## MATERIAL SUPPLIED

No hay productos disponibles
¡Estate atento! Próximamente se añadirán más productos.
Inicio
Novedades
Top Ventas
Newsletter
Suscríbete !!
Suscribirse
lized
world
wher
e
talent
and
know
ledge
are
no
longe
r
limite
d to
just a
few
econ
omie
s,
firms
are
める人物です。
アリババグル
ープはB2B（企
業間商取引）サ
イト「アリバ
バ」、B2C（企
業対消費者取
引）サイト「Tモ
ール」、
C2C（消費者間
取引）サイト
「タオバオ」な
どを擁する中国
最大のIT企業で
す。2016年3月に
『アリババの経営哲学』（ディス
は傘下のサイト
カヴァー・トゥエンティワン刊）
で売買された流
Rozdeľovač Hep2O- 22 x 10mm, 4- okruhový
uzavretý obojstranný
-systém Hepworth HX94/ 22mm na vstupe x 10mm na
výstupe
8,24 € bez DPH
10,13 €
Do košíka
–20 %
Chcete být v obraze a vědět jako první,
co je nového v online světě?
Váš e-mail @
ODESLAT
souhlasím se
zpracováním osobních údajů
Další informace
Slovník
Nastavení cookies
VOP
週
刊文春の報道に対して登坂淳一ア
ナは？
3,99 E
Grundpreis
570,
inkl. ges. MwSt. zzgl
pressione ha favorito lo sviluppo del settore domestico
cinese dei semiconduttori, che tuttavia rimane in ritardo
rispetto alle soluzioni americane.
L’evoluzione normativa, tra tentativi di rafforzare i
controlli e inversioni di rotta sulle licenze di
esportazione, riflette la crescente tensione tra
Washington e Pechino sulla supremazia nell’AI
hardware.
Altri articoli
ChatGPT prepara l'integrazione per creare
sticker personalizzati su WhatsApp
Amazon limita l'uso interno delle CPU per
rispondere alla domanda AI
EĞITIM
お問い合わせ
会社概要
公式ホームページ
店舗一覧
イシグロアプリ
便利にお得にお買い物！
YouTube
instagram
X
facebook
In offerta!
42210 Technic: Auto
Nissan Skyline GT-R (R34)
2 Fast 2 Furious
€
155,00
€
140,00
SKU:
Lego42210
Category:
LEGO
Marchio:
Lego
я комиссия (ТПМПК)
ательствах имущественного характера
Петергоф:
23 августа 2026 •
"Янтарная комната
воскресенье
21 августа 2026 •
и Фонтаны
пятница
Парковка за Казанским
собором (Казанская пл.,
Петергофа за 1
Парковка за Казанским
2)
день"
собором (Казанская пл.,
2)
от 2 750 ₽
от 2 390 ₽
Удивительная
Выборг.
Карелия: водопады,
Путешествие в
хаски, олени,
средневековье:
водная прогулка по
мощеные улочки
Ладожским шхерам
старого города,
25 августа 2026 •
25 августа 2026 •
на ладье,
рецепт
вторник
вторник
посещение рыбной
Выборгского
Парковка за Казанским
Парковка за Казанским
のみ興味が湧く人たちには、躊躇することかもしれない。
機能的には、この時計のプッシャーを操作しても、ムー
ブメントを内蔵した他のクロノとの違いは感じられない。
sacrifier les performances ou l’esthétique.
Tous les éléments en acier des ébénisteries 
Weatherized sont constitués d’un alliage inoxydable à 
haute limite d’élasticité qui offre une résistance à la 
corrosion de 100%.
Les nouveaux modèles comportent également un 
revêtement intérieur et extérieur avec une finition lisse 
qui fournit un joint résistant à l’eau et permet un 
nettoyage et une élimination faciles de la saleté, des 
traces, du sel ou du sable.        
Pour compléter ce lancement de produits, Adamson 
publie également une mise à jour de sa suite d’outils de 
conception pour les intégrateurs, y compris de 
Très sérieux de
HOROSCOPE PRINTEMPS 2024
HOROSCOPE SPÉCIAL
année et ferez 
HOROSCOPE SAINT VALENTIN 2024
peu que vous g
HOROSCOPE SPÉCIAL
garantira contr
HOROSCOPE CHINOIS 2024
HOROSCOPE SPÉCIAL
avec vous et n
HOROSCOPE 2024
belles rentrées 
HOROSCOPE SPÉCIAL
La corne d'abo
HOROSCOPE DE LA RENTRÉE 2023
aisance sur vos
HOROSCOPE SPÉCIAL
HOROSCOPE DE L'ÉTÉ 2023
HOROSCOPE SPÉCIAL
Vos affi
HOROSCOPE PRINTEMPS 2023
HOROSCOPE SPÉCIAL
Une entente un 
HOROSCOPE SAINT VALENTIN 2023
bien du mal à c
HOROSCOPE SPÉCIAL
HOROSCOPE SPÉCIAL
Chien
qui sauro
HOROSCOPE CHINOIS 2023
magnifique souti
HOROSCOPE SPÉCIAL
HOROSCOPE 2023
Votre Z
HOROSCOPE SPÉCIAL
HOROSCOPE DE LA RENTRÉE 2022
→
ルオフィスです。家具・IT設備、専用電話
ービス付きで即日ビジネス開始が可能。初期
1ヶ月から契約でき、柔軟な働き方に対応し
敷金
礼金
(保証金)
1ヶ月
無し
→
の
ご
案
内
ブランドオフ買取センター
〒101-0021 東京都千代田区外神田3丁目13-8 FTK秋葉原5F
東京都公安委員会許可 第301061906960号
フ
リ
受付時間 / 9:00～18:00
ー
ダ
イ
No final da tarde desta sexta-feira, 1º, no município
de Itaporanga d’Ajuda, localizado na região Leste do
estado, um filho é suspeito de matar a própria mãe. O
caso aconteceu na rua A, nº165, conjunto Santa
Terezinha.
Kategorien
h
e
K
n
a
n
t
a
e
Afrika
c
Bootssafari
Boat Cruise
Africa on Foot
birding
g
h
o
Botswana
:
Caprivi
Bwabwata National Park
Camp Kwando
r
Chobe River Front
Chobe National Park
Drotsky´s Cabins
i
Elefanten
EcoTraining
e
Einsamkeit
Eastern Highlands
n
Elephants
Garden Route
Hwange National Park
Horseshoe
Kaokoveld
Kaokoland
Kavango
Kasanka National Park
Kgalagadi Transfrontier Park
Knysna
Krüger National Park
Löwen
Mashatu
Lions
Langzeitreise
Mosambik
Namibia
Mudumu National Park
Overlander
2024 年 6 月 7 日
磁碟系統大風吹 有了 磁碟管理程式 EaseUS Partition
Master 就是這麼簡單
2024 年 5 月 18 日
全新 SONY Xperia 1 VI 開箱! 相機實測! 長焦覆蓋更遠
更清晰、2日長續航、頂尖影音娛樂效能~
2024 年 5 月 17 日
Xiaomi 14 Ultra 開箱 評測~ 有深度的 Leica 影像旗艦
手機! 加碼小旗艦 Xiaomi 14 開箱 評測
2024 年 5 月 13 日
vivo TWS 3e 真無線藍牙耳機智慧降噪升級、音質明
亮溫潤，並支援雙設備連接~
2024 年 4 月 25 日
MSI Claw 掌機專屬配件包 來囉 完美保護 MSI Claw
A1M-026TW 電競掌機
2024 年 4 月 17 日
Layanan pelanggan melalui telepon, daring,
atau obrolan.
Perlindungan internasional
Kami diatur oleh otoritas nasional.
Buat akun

## WORK INSTRUCTION
Which lines of the material contain "productos"? List them.

## RESULT OF THIS TASK
No hay productos disponibles
¡Estate atento! Próximamente se añadirán más productos.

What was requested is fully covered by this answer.